Figure 8 shows the surface pressure and temperature at day 9, which agree reasonably well with the equivalent results in Fig. 6 from Jablonowski and Williamson (2006). Note that we do not expect exact agreement since the adaptive simulation does not resolve all regions uniformly. Beyond day 12, the vortices interact to produce turbulence-like flow in both hemispheres. These results therefore validate the ability of the model to capture suddenly developing instabilities and track their evolution to a turbulence-like state.

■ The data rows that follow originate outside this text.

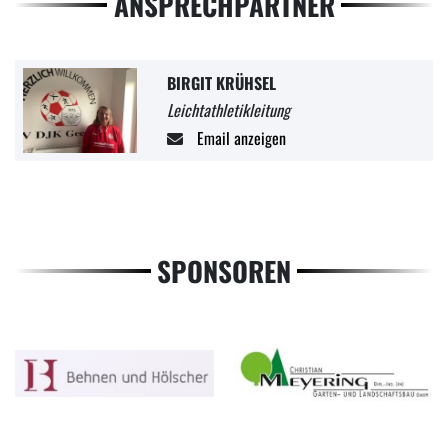
ANSPRECHPARTNER
BIRGIT KRÜHSEL
Leichtathletikleitung
Email anzeigen
SPONSOREN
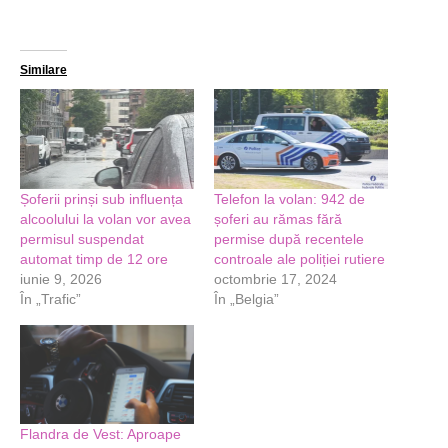
Similare
Șoferii prinși sub influența
Telefon la volan: 942 de
alcoolului la volan vor avea
șoferi au rămas fără
permisul suspendat
permise după recentele
automat timp de 12 ore
controale ale poliției rutiere
iunie 9, 2026
octombrie 17, 2024
În „Trafic”
În „Belgia”
Flandra de Vest: Aproape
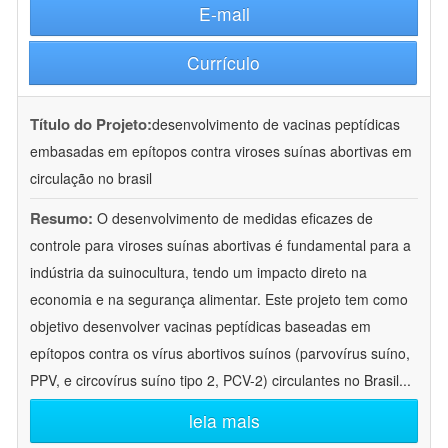
E-mail
Currículo
Título do Projeto:
desenvolvimento de vacinas peptídicas
embasadas em epítopos contra viroses suínas abortivas em
circulação no brasil
Resumo:
O desenvolvimento de medidas eficazes de
controle para viroses suínas abortivas é fundamental para a
indústria da suinocultura, tendo um impacto direto na
economia e na segurança alimentar. Este projeto tem como
objetivo desenvolver vacinas peptídicas baseadas em
epítopos contra os vírus abortivos suínos (parvovírus suíno,
PPV, e circovírus suíno tipo 2, PCV-2) circulantes no Brasil
...
leia mais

Next, we compare the characteristics of the solution-filtered and trend-filtered variants of `wavetrisk`

. In both cases, the maximum scale is *J*=7 ($\mathrm{1}/\mathrm{2}{}^{\circ}$) and we use 27 vertical hybrid *σ* pressure levels as specified in Jablonowski and Williamson (2006). There is no explicit diffusion added to stabilize the dynamics or to damp out grid-scale oscillations and both simulations using RK45ssp time integration (Spiteri and Ruuth, 2002). It is important to note that, although this is a deterministic test case when simulated non-adaptively, adaptivity necessarily neglects some less dynamically important structures and so the details of flows with different tolerances eventually diverge once they become turbulent (after roughly 12 days). This is, however, an optimal test case for adaptive methods, since at early times, only a small portion of the flow is active, which allows high compression ratios. In fact, until the instability develops, a very coarse grid and large time step are sufficient.

Figure 9 compares the grid compression ratios for the baroclinic instability when adapting on the solution and on the trend. The tolerances were set to achieve similar compression ratios at day 9 and were set based on dimensional analysis (i.e. they are fixed in time). Both options use similar numbers of grid points until about day 12 when the flow becomes more turbulent. Once the flow is turbulent, adapting on the trend uses significantly more grid points. Although the number of grid points used by both options is similar until day 12, the methods distribute the same number of grid points quite differently.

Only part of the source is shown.